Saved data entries
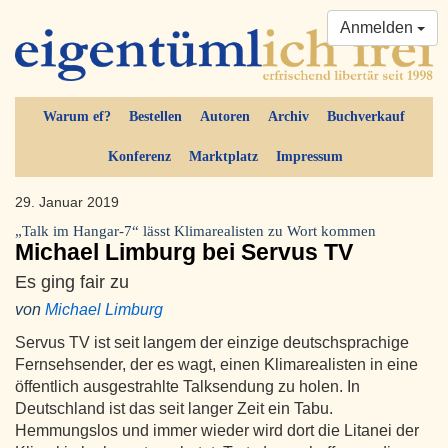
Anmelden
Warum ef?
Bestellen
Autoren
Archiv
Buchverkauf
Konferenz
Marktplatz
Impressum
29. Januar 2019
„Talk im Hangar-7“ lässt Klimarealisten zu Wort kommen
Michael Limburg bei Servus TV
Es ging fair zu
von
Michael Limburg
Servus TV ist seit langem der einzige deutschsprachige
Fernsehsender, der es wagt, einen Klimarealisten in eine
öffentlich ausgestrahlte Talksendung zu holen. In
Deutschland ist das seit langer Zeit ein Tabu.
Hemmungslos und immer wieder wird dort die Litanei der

...

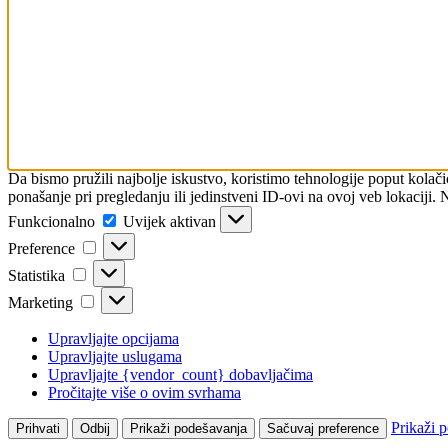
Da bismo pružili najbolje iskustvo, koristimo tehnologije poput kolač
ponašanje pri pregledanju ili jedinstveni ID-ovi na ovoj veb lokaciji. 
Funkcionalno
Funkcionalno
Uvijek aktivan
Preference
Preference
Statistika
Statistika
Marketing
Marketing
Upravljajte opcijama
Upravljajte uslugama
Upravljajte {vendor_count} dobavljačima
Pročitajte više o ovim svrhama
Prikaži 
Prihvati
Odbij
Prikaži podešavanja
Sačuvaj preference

...

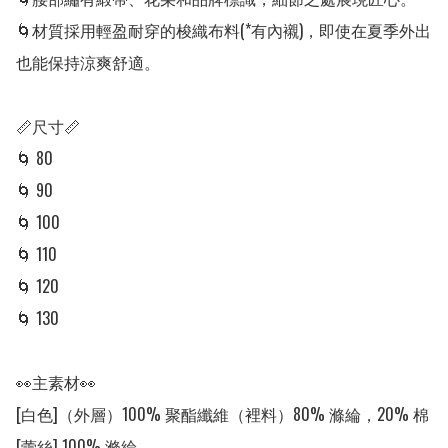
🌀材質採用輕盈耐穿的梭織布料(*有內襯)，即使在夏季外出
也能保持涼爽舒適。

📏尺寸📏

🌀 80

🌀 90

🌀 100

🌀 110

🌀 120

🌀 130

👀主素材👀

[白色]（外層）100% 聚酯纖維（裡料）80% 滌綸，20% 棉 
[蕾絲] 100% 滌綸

What to produce
For every line above that has "Upravljajte" in it, copy the line.

Answer box
Upravljajte opcijama
Upravljajte uslugama
Upravljajte {vendor_count} dobavljačima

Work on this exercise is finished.